◆ REQUIRED ACTION: Since the listing below shows pictures, leave them out and write out exactly the lines from the line with "A spoonful of Christmas" to the line with "8 AM - 2 PM", both included, and no others.

◆ ENTRIES SHOWN:
┏━━

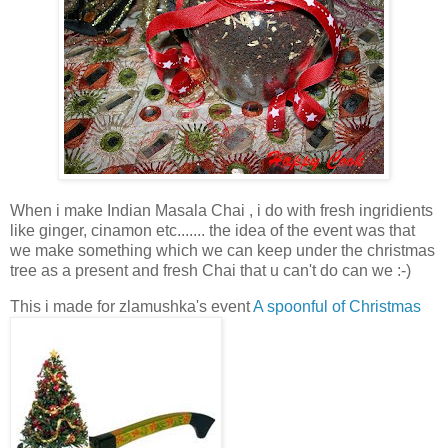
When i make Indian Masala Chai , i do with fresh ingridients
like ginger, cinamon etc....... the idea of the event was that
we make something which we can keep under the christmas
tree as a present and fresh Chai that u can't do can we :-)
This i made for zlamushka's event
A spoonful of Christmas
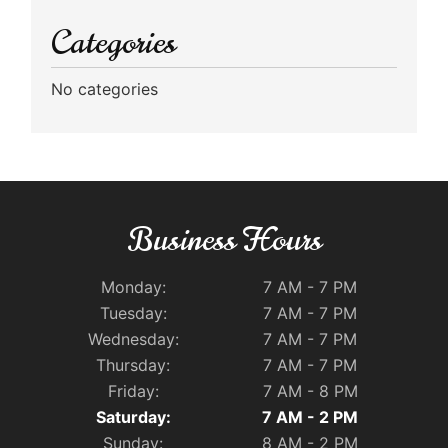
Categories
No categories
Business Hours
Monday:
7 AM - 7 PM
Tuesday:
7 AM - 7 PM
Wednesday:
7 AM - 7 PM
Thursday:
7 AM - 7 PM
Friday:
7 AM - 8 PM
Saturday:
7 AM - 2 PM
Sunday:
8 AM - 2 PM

┗━━
┏━━

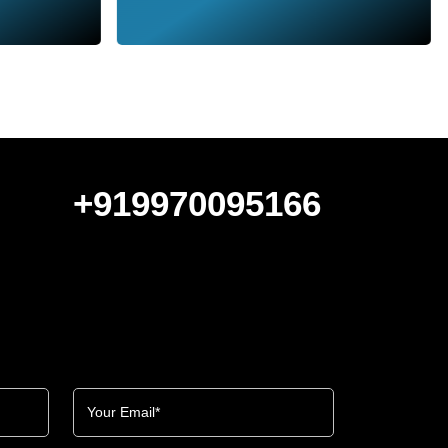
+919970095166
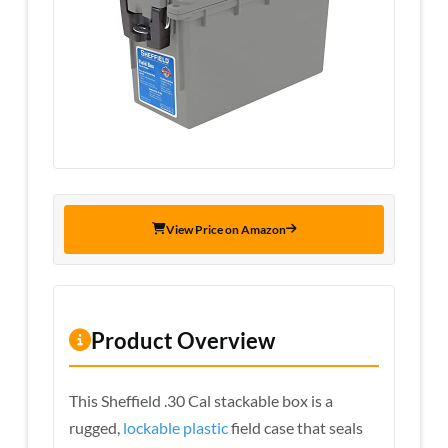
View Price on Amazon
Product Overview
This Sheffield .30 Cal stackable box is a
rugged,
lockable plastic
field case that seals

┗━━

◆ TASK ANSWER:
A spoonful of Christmas
Categories
No categories
Business Hours
Monday:
7 AM - 7 PM
Tuesday:
7 AM - 7 PM
Wednesday:
7 AM - 7 PM
Thursday:
7 AM - 7 PM
Friday:
7 AM - 8 PM
Saturday:
7 AM - 2 PM
Sunday:
8 AM - 2 PM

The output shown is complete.